Undulating lines are much more challenging. Some could already be seen in the To Realize's spectrum. Instruments such a violin often involve alternating between two pitches continuously and the human voice and easily switch from one pitch to another continuously. The resulting patterns are reminiscent of footprints left on the snow, hence the name.
Footprints may or may not need to be handled as a special case, but an algorithm that ignores their existence may fail to detect these entirely, or associate a separate event to every undulation.
Just like every shoe as a different pattern, different singers and different lyrics will leave different types of footprints. For someone interested in analyzing lyrics this would be a difficult problem to tackle.
Although I'm sure there's more, one last type of musical event I will talk about are clusters. These are typically loud sound effects, not necessarily instrumental, played in isolation. I'm sure many of you have heard this one before :
Similarly with strings, where does the note start? The volume increases progressively, so vertical edge detection does not work very well. Horizontal edge detection will not achieve much either as there are no horizontal stripes.

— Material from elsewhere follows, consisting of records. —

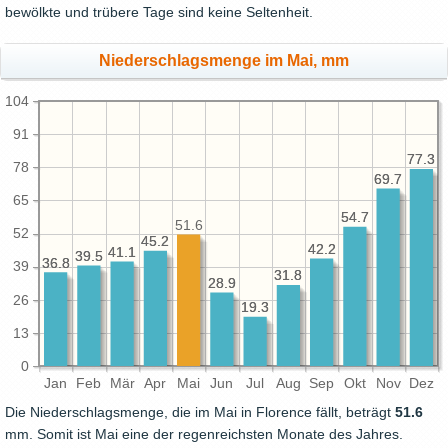
bewölkte und trübere Tage sind keine Seltenheit.
Niederschlagsmenge im Mai, mm
104
91
77.3
77.3
78
69.7
69.7
65
54.7
54.7
51.6
52
45.2
45.2
42.2
42.2
41.1
41.1
39.5
39.5
36.8
36.8
39
31.8
31.8
28.9
28.9
26
19.3
19.3
13
0
Jan
Feb
Mär
Apr
Mai
Jun
Jul
Aug
Sep
Okt
Nov
Dez
Die Niederschlagsmenge, die im Mai in Florence fällt, beträgt
51.6
mm. Somit ist Mai eine der regenreichsten Monate des Jahres.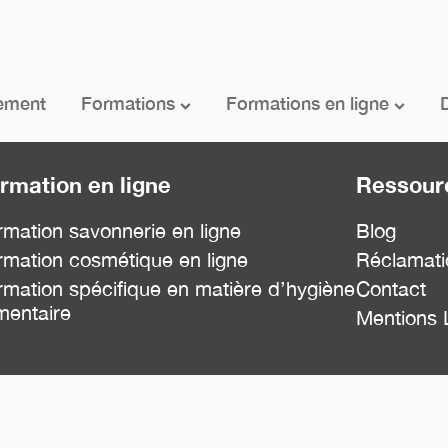
ement
Formations
Formations en ligne
D
rmation en ligne
Ressour
rmation savonnerie en ligne
Blog
rmation cosmétique en ligne
Réclamati
mation spécifique en matière d’hygiène
Contact
imentaire
Mentions 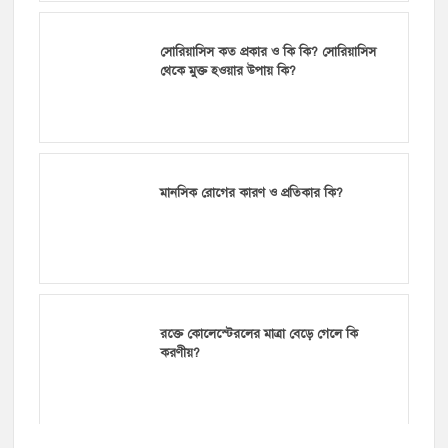
সোরিয়াসিস কত প্রকার ও কি কি? সোরিয়াসিস
থেকে মুক্ত হওয়ার উপায় কি?
মানসিক রোগের কারণ ও প্রতিকার কি?
রক্তে কোলেস্টেরলের মাত্রা বেড়ে গেলে কি
করণীয়?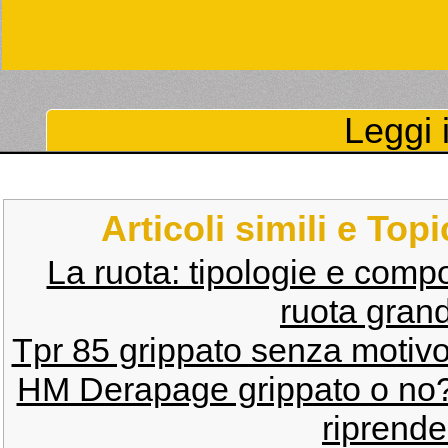
Leggi i
Articoli simili e Top
La ruota: tipologie e comp
ruota grand
Tpr 85 grippato senza motivo!
HM Derapage grippato o no
riprende 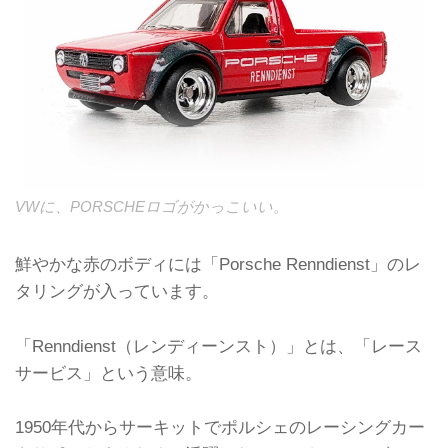
VWに、PORSCHEロゴがかっこいい。
鮮やかな赤のボディには「Porsche Renndienst」のレ
タリングが入っています。
「Renndienst（レンディーンスト）」とは、「レース
サービス」という意味。
1950年代からサーキットでポルシェのレーシングカー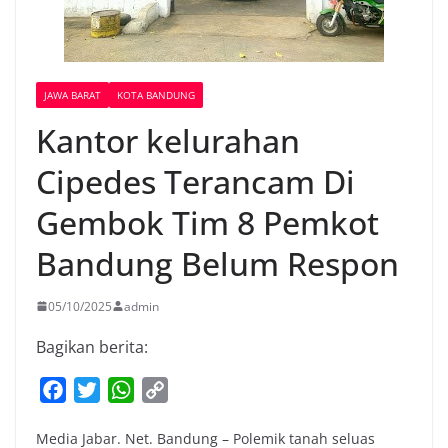
JAWA BARAT
KOTA BANDUNG
Kantor kelurahan
Cipedes Terancam Di
Gembok Tim 8 Pemkot
Bandung Belum Respon
05/10/2025
admin
Bagikan berita:
F
T
W
C
a
w
h
o
Media Jabar. Net. Bandung – Polemik tanah seluas
c
i
a
p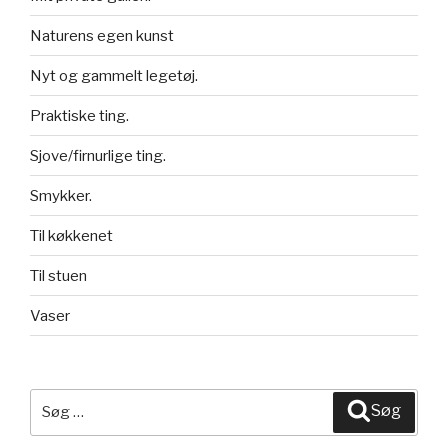
Naturens egen kunst
Nyt og gammelt legetøj.
Praktiske ting.
Sjove/firnurlige ting.
Smykker.
Til køkkenet
Til stuen
Vaser
Søg
Søg
efter: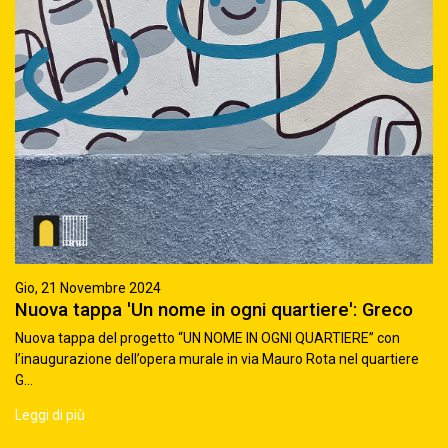
Gio, 21 Novembre 2024
Nuova tappa 'Un nome in ogni quartiere': Greco
Nuova tappa del progetto “UN NOME IN OGNI QUARTIERE” con
l’inaugurazione dell’opera murale in via Mauro Rota nel quartiere
G...
Leggi di più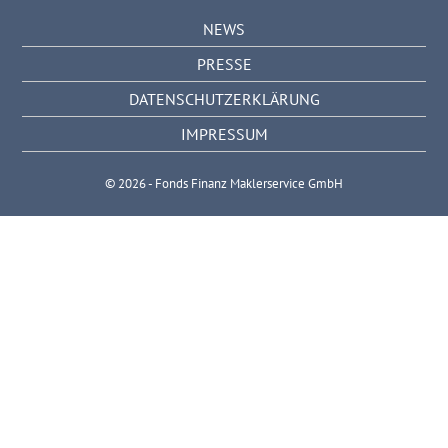
NEWS
PRESSE
DATENSCHUTZERKLÄRUNG
IMPRESSUM
© 2026 - Fonds Finanz Maklerservice GmbH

However, it would certainly be feasible to construct a measure of energy (as some researchers have done) to detect such clusters. The only problems is that since clusters are large, they require iteration and summation through large quantities of pixels, which needs to be carefully optimized to get a reasonable speed.
When it comes to music analysis, even note detection requires the capacity to handle many different kind of events. Pitch detection and feature detection would require even more clever techniques. On the other hand, the difficulty of this task only serve to make the problem more interesting. I will post further updates if I come across interesting discoveries in my research.
Note : While I'm sure someone has published a paper classifying different type of music events in a spectrum, I have not found one while going through music analysis literature yet. The terms I use (except for onset) are not, in any way, technical or official.